You rarely configure TLS directly, but the version your server supports affects both security and trust-scan results. Outdated TLS versions (SSL 3.0, TLS 1.0, TLS 1.1) are considered insecure and can fail compliance checks, cause payment processors to reject you, and lower your trust score. Keeping TLS current is a quiet but important part of looking professional and passing audits.

How it works (technical)

TLS sits between the transport layer (TCP) and application protocols like HTTP. A connection begins with a handshake: the client and server negotiate a protocol version and cipher suite, the server presents its certificate, and they establish shared session keys using public-key cryptography.

TLS 1.3 (2018) streamlined this to a single round trip, removed weak ciphers, and made forward secrecy mandatory — meaning a stolen key cannot decrypt past traffic. TLS 1.2 remains widely supported; anything older should be disabled.

Real-world example

A SaaS company passed its penetration test except for one finding: the server still accepted TLS 1.0 for "old client compatibility". An attacker could force a downgrade to the weaker protocol. Disabling TLS 1.0/1.1 and enabling only TLS 1.2 and 1.3 closed the finding with no real-world users affected.

Why it matters

TLS version and cipher configuration are directly tested by security scanners, PCI DSS, and browser vendors. Weak or outdated TLS is one of the most common reasons a site fails a security review despite "having HTTPS".

How to fix it

  1. Disable SSL 2.0, SSL 3.0, TLS 1.0 and TLS 1.1 on your server.

  2. Enable TLS 1.2 and TLS 1.3.

  3. Use a modern cipher suite — the Mozilla SSL Configuration Generator produces ready-to-paste configs.

  4. Enable OCSP stapling and forward secrecy where supported.

  5. Test the result with an external SSL analyser and aim for an A rating.

Best practices

  • Prefer TLS 1.3 where your audience's browsers support it.

  • Rotate and automate certificates rather than managing them by hand.

  • Review your TLS configuration whenever you change hosting or CDN.

Common mistakes

  • Leaving legacy TLS versions enabled "just in case".

  • Using weak or deprecated cipher suites (RC4, 3DES).

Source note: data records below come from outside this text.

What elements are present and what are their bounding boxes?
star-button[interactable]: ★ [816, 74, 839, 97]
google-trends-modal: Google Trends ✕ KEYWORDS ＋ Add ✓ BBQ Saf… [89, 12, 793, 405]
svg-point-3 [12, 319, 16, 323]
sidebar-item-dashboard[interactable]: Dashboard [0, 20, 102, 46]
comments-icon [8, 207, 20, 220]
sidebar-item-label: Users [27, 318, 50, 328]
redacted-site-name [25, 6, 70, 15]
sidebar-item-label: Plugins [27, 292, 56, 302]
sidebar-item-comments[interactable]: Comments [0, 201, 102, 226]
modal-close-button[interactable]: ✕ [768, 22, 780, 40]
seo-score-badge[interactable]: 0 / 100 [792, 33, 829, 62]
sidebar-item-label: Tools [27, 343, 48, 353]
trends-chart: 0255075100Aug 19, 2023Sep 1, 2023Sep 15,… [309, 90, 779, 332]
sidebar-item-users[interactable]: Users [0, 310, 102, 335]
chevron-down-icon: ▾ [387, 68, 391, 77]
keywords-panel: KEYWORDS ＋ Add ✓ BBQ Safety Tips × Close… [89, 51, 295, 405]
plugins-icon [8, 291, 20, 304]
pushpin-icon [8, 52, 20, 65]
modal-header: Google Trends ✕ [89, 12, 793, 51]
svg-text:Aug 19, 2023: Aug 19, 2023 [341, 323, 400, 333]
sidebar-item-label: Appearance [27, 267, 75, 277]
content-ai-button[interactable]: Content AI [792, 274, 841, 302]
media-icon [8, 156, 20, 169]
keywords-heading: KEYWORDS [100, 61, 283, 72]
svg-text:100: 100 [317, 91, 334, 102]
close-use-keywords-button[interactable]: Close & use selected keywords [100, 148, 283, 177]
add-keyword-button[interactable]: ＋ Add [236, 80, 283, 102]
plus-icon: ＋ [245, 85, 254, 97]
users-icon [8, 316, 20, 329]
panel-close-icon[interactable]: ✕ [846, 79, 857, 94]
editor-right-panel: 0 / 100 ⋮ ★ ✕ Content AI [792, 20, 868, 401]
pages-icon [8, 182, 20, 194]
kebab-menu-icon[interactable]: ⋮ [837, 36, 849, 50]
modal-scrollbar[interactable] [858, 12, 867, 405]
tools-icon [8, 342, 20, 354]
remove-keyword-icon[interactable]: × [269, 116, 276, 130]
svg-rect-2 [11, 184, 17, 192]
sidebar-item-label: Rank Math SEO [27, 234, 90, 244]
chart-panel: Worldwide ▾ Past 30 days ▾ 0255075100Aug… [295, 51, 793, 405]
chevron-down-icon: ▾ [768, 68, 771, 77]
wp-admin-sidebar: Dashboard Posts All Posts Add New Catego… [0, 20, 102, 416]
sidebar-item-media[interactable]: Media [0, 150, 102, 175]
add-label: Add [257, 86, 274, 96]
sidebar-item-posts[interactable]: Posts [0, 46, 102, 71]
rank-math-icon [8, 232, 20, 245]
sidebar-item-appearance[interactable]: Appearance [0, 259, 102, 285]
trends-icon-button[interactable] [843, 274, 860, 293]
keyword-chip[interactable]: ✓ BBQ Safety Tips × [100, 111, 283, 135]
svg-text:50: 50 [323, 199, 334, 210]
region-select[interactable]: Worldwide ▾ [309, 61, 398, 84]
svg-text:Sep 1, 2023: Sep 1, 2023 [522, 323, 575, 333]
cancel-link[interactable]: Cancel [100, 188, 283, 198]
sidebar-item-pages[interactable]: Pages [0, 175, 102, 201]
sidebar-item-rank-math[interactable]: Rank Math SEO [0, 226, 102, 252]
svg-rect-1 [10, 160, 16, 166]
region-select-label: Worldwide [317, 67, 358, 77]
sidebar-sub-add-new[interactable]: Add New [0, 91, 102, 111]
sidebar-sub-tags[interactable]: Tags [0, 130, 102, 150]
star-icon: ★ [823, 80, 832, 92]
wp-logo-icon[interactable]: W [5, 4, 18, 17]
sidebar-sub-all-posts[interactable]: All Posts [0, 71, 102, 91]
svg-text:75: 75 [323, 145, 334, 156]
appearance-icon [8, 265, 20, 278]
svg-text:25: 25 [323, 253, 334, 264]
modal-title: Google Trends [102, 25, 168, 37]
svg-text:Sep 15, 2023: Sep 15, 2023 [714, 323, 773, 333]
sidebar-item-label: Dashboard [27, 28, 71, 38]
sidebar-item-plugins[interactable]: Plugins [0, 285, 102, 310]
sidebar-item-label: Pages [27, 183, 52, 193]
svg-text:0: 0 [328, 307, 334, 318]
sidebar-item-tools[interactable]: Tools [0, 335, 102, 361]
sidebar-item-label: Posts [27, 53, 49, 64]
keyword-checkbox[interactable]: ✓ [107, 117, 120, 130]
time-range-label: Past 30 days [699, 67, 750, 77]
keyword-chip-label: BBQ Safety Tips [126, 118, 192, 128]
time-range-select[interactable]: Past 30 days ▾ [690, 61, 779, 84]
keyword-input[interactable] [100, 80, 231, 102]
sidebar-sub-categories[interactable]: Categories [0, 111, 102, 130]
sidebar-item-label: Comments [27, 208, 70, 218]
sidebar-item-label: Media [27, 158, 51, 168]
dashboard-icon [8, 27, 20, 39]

  • Assuming a valid certificate means the TLS configuration is also strong — they are separate.

Frequently asked questions

What is the difference between SSL and TLS?

They are the same idea at different stages of evolution. SSL was the original protocol; TLS replaced it. All secure connections today use TLS, even though the term "SSL" persists in everyday language.

Which TLS version should I use?

Support TLS 1.2 and TLS 1.3, and disable everything older. TLS 1.3 is the most secure and efficient.